TASK INPUTS Block Start
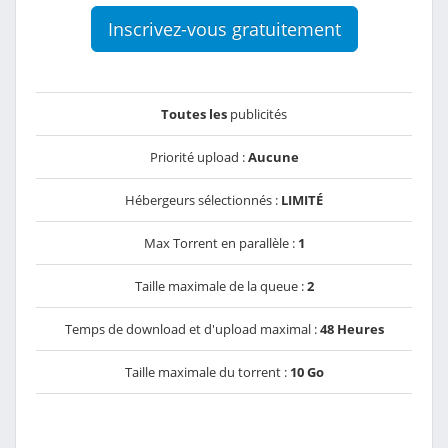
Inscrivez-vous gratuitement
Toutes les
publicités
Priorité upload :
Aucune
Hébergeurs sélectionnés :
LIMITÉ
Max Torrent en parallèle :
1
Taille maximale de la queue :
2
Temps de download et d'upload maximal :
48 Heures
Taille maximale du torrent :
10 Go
TASK INPUTS Block End
TASK INPUTS Block Start
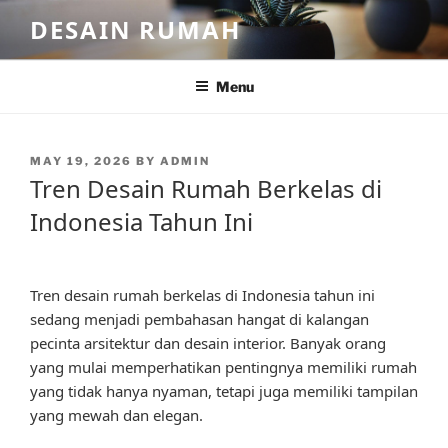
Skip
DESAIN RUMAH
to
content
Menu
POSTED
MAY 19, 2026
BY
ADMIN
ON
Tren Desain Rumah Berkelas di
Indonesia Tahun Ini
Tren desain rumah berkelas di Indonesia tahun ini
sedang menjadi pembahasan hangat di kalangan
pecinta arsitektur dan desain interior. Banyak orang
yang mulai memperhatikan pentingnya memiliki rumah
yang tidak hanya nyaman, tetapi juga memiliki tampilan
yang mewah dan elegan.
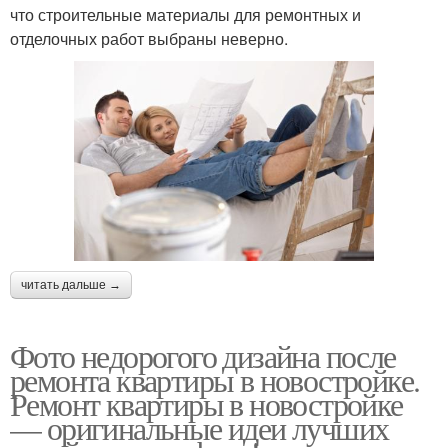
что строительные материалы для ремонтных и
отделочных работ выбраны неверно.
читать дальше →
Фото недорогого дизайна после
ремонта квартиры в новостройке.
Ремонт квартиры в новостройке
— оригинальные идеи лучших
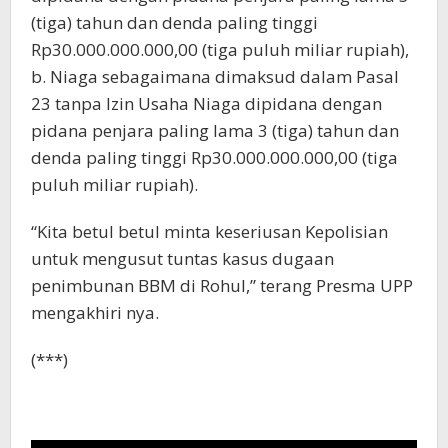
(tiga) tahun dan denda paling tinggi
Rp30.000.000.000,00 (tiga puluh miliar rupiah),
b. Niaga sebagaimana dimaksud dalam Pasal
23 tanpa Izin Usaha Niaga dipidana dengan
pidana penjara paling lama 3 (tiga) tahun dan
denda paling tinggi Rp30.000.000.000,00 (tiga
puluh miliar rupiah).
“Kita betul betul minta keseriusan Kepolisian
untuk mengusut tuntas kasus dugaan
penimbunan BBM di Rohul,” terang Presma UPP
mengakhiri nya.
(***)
TASK INPUTS Block End
Check every line above for the string "memiliki" and copy those that have it.

# RESPONSE TO THIS EXERCISE
yang mulai memperhatikan pentingnya memiliki rumah
yang tidak hanya nyaman, tetapi juga memiliki tampilan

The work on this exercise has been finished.